[SOURCE INFORMATION Boundary: Start]

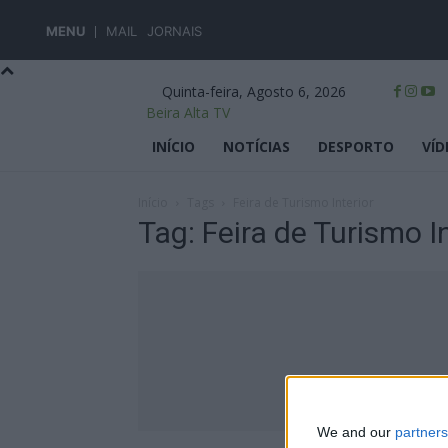
MENU
MAIL
JORNAIS
Quinta-feira, Agosto 6, 2026
Beira Alta TV
INÍCIO
NOTÍCIAS
DESPORTO
VÍD
Início
Tags
Feira de Turismo Interior
Tag: Feira de Turismo In
We and our
partners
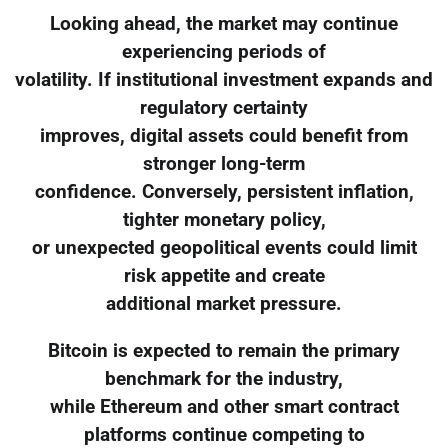
Looking ahead, the market may continue
experiencing periods of
volatility. If institutional investment expands and
regulatory certainty
improves, digital assets could benefit from
stronger long-term
confidence. Conversely, persistent inflation,
tighter monetary policy,
or unexpected geopolitical events could limit
risk appetite and create
additional market pressure.
Bitcoin is expected to remain the primary
benchmark for the industry,
while Ethereum and other smart contract
platforms continue competing to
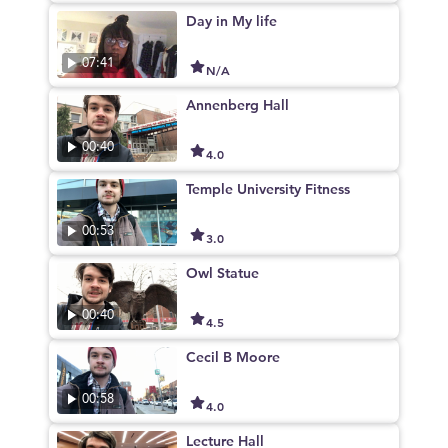
Day in My life
07:41
N/A
Annenberg Hall
00:40
4.0
Temple University Fitness
00:53
3.0
Owl Statue
00:40
4.5
Cecil B Moore
00:58
4.0
Lecture Hall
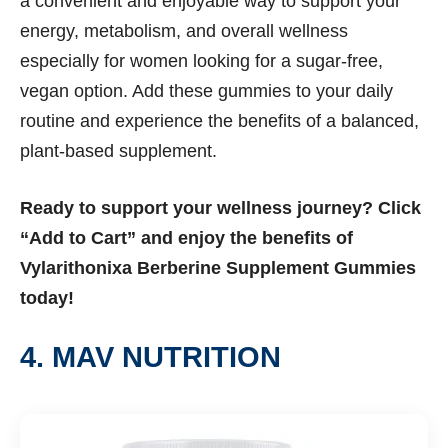
a convenient and enjoyable way to support your
energy, metabolism, and overall wellness
especially for women looking for a sugar-free,
vegan option. Add these gummies to your daily
routine and experience the benefits of a balanced,
plant-based supplement.
Ready to support your wellness journey? Click
“Add to Cart” and enjoy the benefits of
Vylarithonixa Berberine Supplement Gummies
today!
4. MAV NUTRITION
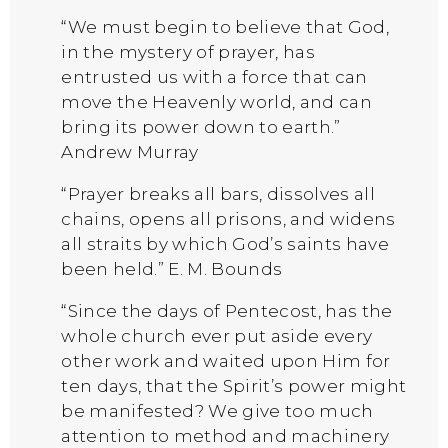
“We must begin to believe that God,
in the mystery of prayer, has
entrusted us with a force that can
move the Heavenly world, and can
bring its power down to earth.”
Andrew Murray
“Prayer breaks all bars, dissolves all
chains, opens all prisons, and widens
all straits by which God’s saints have
been held.” E. M. Bounds
“Since the days of Pentecost, has the
whole church ever put aside every
other work and waited upon Him for
ten days, that the Spirit’s power might
be manifested? We give too much
attention to method and machinery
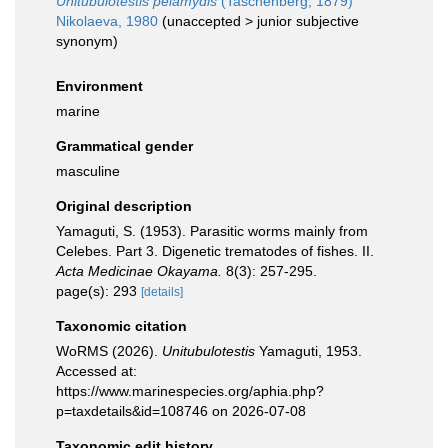
Unitubulotestis pelamydis
(Taschenberg, 1879)
Nikolaeva, 1980
(
unaccepted
>
junior subjective
synonym
)
Environment
marine
Grammatical gender
masculine
Original description
Yamaguti, S. (1953). Parasitic worms mainly from
Celebes. Part 3. Digenetic trematodes of fishes. II.
Acta Medicinae Okayama.
8(3): 257-295.
page(s): 293
[details]
Taxonomic citation
WoRMS (2026).
Unitubulotestis
Yamaguti, 1953.
Accessed at:
https://www.marinespecies.org/aphia.php?
p=taxdetails&id=108746 on 2026-07-08
Taxonomic edit history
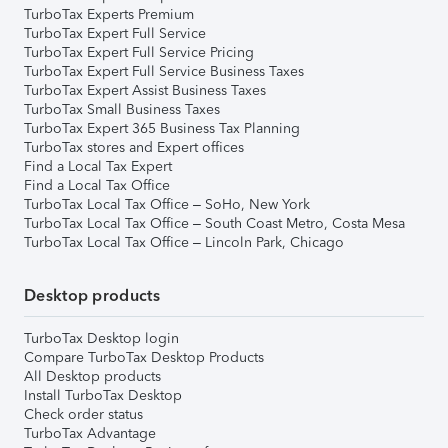
TurboTax Experts Premium
TurboTax Expert Full Service
TurboTax Expert Full Service Pricing
TurboTax Expert Full Service Business Taxes
TurboTax Expert Assist Business Taxes
TurboTax Small Business Taxes
TurboTax Expert 365 Business Tax Planning
TurboTax stores and Expert offices
Find a Local Tax Expert
Find a Local Tax Office
TurboTax Local Tax Office – SoHo, New York
TurboTax Local Tax Office – South Coast Metro, Costa Mesa
TurboTax Local Tax Office – Lincoln Park, Chicago
Desktop products
TurboTax Desktop login
Compare TurboTax Desktop Products
All Desktop products
Install TurboTax Desktop
Check order status
TurboTax Advantage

[SOURCE INFORMATION Boundary: End]

**DIRECTIONS:** Set all of the records down once more, letter for letter, with the images removed.

**OUTPUT:**
MENU
MAIL
JORNAIS
Quinta-feira, Agosto 6, 2026
Beira Alta TV
INÍCIO
NOTÍCIAS
DESPORTO
VÍD
Início
Tags
Feira de Turismo Interior
Tag: Feira de Turismo In
We and our
partners
Looking ahead, the market may continue
experiencing periods of
volatility. If institutional investment expands and
regulatory certainty
improves, digital assets could benefit from
stronger long-term
confidence. Conversely, persistent inflation,
tighter monetary policy,
or unexpected geopolitical events could limit
risk appetite and create
additional market pressure.
Bitcoin is expected to remain the primary
benchmark for the industry,
while Ethereum and other smart contract
platforms continue competing to
Day in My life
07:41
N/A
Annenberg Hall
00:40
4.0
Temple University Fitness
00:53
3.0
Owl Statue
00:40
4.5
Cecil B Moore
00:58
4.0
Lecture Hall
a convenient and enjoyable way to support your
energy, metabolism, and overall wellness
especially for women looking for a sugar-free,
vegan option. Add these gummies to your daily
routine and experience the benefits of a balanced,
plant-based supplement.
Ready to support your wellness journey? Click
“Add to Cart” and enjoy the benefits of
Vylarithonixa Berberine Supplement Gummies
today!
4. MAV NUTRITION
“We must begin to believe that God,
in the mystery of prayer, has
entrusted us with a force that can
move the Heavenly world, and can
bring its power down to earth.”
Andrew Murray
“Prayer breaks all bars, dissolves all
chains, opens all prisons, and widens
all straits by which God’s saints have
been held.” E. M. Bounds
“Since the days of Pentecost, has the
whole church ever put aside every
other work and waited upon Him for
ten days, that the Spirit’s power might
be manifested? We give too much
attention to method and machinery
Unitubulotestis pelamydis
(Taschenberg, 1879)
Nikolaeva, 1980
(
unaccepted
>
junior subjective
synonym
)
Environment
marine
Grammatical gender
masculine
Original description
Yamaguti, S. (1953). Parasitic worms mainly from
Celebes. Part 3. Digenetic trematodes of fishes. II.
Acta Medicinae Okayama.
8(3): 257-295.
page(s): 293
[details]
Taxonomic citation
WoRMS (2026).
Unitubulotestis
Yamaguti, 1953.
Accessed at:
https://www.marinespecies.org/aphia.php?
p=taxdetails&id=108746 on 2026-07-08
Taxonomic edit history
TurboTax Experts Premium
TurboTax Expert Full Service
TurboTax Expert Full Service Pricing
TurboTax Expert Full Service Business Taxes
TurboTax Expert Assist Business Taxes
TurboTax Small Business Taxes
TurboTax Expert 365 Business Tax Planning
TurboTax stores and Expert offices
Find a Local Tax Expert
Find a Local Tax Office
TurboTax Local Tax Office – SoHo, New York
TurboTax Local Tax Office – South Coast Metro, Costa Mesa
TurboTax Local Tax Office – Lincoln Park, Chicago
Desktop products
TurboTax Desktop login
Compare TurboTax Desktop Products
All Desktop products
Install TurboTax Desktop
Check order status
TurboTax Advantage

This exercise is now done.